October 22nd, 2003, 01:08 PM
-
os problem
The following code is supposed to count the files on a computer:
Code:
import os,sys
def count(filepath):
global counter
print filepath #temporary
print os.listdir(filepath) #temporary
for file in os.listdir(filepath):
if os.path.isfile(file) or os.path.islink(file):
counter += 1
elif os.path.isdir(file):
count(file)
else:
print "Erreur."
sys.exit(1)
counter = 0
root = 'C:/' #place your own system root here
count(root)
print 'There are ',counter,' files on this computer.'
For some reason, my C:\ is not considered as a file, nor a directory (and obviously not a symlink, since I'm on XP). Why could that be ?
Time is the greatest of teachers ; sadly, it kills all of its students.
- Hector Berlioz
October 22nd, 2003, 02:42 PM
-
hmmm
i looked up the specifications for os.path.isdir() and all those functions...
you have to specify the path, not just the filename 
so, what you'd want to do is os.path.isfile('%s%s'%(filepath,file))
'C:/' should work just fine as a directory specification...

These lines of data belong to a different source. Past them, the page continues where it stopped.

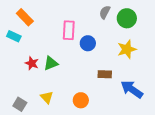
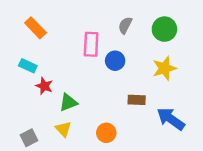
gray semicircle: (105, 12) -> (125, 25), moved
cyan rectangle: (14, 36) -> (28, 66), moved
green triangle: (51, 63) -> (68, 102), moved
gray square: (20, 104) -> (29, 138), turned 32

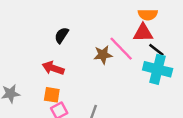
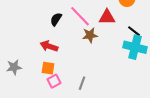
red triangle: (143, 33) -> (107, 17), moved
pink line: (121, 49) -> (80, 16), moved

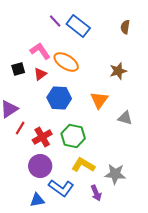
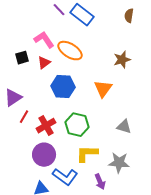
gray triangle: (125, 118) -> (124, 127), moved
yellow L-shape: (83, 165) -> (87, 154), turned -30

so yeah... that answers why you're unable to do that. because you had a system.exit(1) in there, you never got any useful messages telling you what was going on
the way i figured out that the 'C:/' part was working while the isdir and isfile etc functions weren't... was that i replaced "system.exit(1)" with
print 'nope',file
so, when i saw a file printed after 'nope' i immediately saw that the file was not determinded to be a valid file or directory... that led me to digging around the os.path module, and that caused me to learn that the path must be specified 
however, i'm still running into problems in trying to count all the files on my computer. i'm still getting 'nope + file' printouts to screen and i can't figure that part out; i changed the recursive call to count(filepath+file) and that allowed me to get into subfolders of C:/, but it stopped working after that =/ ah well... i'll maybe play around with it more later, but for now i'll give it back to you
October 22nd, 2003, 02:44 PM
-
oh yeah
i also got this error after doing the whole '%s%s'%(filepath,file) thing...
WindowsError: [Errno 5] Access is denied: 'C:/System Volume Information/*.*'
i guess that means there is a protected system folder that you won't be able to get into? well, just be aware of it...
October 22nd, 2003, 02:53 PM
-
haha
sorry for spamming this post... but i figured out why i wasn't able to get beyond the subfolders...
instead of this:
os.path.isfile('%s%s'%(filepath,file))
do this:
os.path.isfile('%s/%s'%(filepath,file))
...the added '/' tells the computer that you're dealing with adding on directory names
then, for the recursive call, you'll want to do this:
count('%s/%s/'%(filepath,file))
yeah... that should do it.
i still don't know what to do about the 'C:/ System Volume Information' directory though =/
October 22nd, 2003, 03:05 PM
-
ok, last one from me i swear
soo sorry for all these msgs
in my last post, i said to do this:
count('%s/%s/'%(filepath,file))
that's not correct. do this instead:
count('%s/%s'%(filepath,file))
sorry!
i did that and i counted up to 9354 files on my computer before i ran into 'C:/System Volume Information' and was forced to stop with the error =/
October 22nd, 2003, 04:32 PM
-
Thanks a lot for the input ; I really missed the insertion of /.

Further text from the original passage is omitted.